What to do: When you reach the line containing "оспаривать неустойку за якобы общую", include it and stop; until then, return each line of the material exactly, starting with the first.

Record set:
Start of Block

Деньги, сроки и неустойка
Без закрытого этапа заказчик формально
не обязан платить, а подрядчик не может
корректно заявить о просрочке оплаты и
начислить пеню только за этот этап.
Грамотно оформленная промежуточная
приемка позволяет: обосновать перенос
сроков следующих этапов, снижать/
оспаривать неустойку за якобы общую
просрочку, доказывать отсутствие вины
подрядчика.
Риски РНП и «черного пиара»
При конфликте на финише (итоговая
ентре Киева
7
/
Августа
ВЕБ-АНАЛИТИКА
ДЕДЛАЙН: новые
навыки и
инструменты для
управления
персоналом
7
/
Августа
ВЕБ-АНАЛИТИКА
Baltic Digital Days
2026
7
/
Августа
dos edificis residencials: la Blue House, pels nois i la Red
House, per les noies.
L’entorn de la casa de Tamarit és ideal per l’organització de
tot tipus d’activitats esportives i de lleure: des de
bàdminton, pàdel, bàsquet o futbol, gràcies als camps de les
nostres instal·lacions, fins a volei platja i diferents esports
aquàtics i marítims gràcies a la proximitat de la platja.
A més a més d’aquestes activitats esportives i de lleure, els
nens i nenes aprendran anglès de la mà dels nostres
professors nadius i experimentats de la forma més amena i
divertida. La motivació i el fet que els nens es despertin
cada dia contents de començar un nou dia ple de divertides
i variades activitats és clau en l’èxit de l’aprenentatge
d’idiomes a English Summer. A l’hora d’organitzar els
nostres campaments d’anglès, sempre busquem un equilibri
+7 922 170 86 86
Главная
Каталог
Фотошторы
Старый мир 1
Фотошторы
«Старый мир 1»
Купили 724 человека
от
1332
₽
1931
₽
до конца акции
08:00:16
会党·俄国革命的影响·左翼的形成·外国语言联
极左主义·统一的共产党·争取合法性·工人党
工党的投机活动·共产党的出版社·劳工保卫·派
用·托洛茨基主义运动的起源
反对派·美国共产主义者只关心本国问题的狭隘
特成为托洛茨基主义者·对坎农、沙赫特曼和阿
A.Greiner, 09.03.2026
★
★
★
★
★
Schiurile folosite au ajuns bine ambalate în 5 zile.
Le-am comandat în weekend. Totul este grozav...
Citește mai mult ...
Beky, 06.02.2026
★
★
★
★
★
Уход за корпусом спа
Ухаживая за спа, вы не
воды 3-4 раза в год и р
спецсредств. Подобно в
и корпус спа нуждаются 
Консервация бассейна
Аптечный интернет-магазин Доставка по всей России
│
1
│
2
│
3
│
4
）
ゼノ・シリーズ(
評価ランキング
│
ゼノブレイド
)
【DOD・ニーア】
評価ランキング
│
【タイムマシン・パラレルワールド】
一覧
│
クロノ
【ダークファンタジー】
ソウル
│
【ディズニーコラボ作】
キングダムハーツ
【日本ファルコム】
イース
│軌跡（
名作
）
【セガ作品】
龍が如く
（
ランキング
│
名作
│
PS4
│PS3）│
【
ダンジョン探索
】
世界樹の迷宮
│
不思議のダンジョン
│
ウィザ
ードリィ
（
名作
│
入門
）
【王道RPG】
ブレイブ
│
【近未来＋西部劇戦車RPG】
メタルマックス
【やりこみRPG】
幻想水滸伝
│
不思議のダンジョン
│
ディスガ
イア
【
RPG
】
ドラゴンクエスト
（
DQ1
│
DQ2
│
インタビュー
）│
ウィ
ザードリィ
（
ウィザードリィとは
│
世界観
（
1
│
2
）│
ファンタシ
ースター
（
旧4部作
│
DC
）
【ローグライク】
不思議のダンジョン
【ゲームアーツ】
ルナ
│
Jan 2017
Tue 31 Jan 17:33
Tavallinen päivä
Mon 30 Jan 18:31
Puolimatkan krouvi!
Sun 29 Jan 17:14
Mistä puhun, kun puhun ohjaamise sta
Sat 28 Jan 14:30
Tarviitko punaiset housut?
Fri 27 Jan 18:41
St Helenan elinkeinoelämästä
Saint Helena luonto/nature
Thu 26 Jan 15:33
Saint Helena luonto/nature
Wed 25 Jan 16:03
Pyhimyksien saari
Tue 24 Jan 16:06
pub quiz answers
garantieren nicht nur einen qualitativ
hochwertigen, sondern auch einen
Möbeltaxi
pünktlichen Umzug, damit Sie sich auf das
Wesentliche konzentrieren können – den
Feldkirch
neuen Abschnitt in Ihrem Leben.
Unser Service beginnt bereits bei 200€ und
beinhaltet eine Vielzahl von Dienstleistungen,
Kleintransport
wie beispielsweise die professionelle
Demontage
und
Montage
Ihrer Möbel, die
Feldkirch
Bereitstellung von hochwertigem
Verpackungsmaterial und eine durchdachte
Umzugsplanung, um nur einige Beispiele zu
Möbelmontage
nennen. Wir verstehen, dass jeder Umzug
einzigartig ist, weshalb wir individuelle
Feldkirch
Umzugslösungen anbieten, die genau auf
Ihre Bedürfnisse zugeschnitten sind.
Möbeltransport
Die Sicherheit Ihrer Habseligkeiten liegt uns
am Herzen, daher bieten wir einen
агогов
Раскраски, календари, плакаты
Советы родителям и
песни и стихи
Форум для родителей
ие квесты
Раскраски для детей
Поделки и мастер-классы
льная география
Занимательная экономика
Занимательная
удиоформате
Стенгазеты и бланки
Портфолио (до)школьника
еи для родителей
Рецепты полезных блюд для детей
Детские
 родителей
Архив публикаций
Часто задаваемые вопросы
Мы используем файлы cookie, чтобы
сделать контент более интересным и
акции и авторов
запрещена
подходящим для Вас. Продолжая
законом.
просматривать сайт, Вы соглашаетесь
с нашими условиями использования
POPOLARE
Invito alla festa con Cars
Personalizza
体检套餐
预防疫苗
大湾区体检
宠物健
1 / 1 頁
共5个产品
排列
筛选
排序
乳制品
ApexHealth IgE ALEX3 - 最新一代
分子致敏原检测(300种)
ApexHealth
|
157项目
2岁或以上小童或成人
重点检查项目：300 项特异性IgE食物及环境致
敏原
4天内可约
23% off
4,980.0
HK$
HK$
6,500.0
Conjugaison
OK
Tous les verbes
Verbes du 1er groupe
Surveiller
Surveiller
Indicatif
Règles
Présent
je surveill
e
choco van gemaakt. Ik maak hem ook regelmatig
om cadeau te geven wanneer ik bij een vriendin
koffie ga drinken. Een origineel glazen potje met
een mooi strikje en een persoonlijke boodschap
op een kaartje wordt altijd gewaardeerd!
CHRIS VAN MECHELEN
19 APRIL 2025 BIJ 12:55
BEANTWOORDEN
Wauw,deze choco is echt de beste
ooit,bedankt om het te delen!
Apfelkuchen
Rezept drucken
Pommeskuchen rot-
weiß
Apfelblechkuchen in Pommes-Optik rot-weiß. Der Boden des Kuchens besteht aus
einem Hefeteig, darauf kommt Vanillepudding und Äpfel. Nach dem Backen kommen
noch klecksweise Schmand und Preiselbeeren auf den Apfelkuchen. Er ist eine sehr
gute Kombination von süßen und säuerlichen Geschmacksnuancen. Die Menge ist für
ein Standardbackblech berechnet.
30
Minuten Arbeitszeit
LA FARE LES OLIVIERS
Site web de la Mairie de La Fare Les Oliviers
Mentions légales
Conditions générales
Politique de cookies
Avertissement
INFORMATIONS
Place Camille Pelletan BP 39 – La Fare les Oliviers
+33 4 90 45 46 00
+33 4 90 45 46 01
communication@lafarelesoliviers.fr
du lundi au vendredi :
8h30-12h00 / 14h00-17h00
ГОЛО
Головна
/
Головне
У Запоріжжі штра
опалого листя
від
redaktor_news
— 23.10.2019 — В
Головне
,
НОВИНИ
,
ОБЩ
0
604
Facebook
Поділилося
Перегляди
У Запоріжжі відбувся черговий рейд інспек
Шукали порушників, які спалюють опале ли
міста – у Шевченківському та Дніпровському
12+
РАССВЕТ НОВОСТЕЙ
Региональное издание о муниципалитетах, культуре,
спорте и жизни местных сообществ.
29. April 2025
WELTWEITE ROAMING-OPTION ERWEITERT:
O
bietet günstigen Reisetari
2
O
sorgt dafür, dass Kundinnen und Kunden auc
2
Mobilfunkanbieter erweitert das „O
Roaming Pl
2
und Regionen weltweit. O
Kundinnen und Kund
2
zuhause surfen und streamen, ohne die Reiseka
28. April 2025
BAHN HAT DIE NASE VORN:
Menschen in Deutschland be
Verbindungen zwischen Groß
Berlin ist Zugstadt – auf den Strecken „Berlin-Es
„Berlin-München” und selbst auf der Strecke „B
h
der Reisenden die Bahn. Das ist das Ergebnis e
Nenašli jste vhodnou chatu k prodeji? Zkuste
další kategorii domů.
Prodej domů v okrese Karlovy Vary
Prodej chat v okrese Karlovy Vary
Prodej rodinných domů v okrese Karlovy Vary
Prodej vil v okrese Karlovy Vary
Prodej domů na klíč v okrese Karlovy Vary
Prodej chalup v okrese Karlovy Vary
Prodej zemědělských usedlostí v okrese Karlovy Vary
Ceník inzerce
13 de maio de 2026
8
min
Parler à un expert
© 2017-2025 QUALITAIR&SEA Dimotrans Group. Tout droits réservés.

End of Block

Expected answer:
Деньги, сроки и неустойка
Без закрытого этапа заказчик формально
не обязан платить, а подрядчик не может
корректно заявить о просрочке оплаты и
начислить пеню только за этот этап.
Грамотно оформленная промежуточная
приемка позволяет: обосновать перенос
сроков следующих этапов, снижать/
оспаривать неустойку за якобы общую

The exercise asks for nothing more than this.